WORK TO BE COMPLETED
Word for word, retype the tail of the data below, starting with the line that has "αρχεία, κλπ." and including the last line.
#### SUPPLIED DATA
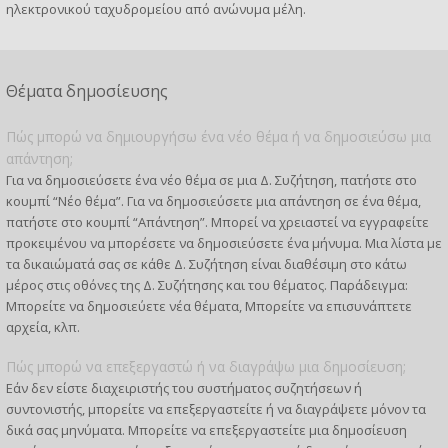
ηλεκτρονικού ταχυδρομείου από ανώνυμα μέλη.
Θέματα δημοσίευσης
Πώς μπορώ να δημιουργήσω ένα νέο θέμα ή να δημοσιεύσω μια
απάντηση;
Για να δημοσιεύσετε ένα νέο θέμα σε μια Δ. Συζήτηση, πατήστε στο
κουμπί “Νέο θέμα”. Για να δημοσιεύσετε μια απάντηση σε ένα θέμα,
πατήστε στο κουμπί “Απάντηση”. Μπορεί να χρειαστεί να εγγραφείτε
προκειμένου να μπορέσετε να δημοσιεύσετε ένα μήνυμα. Μια λίστα με
τα δικαιώματά σας σε κάθε Δ. Συζήτηση είναι διαθέσιμη στο κάτω
μέρος στις οθόνες της Δ. Συζήτησης και του θέματος. Παράδειγμα:
Μπορείτε να δημοσιεύετε νέα θέματα, Μπορείτε να επισυνάπτετε
αρχεία, κλπ.
Πώς μπορώ να επεξεργαστώ ή να διαγράψω μια δημοσίευση;
Εάν δεν είστε διαχειριστής του συστήματος συζητήσεων ή
συντονιστής, μπορείτε να επεξεργαστείτε ή να διαγράψετε μόνον τα
δικά σας μηνύματα. Μπορείτε να επεξεργαστείτε μια δημοσίευση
########
EXERCISE RESULT
αρχεία, κλπ.
Πώς μπορώ να επεξεργαστώ ή να διαγράψω μια δημοσίευση;
Εάν δεν είστε διαχειριστής του συστήματος συζητήσεων ή
συντονιστής, μπορείτε να επεξεργαστείτε ή να διαγράψετε μόνον τα
δικά σας μηνύματα. Μπορείτε να επεξεργαστείτε μια δημοσίευση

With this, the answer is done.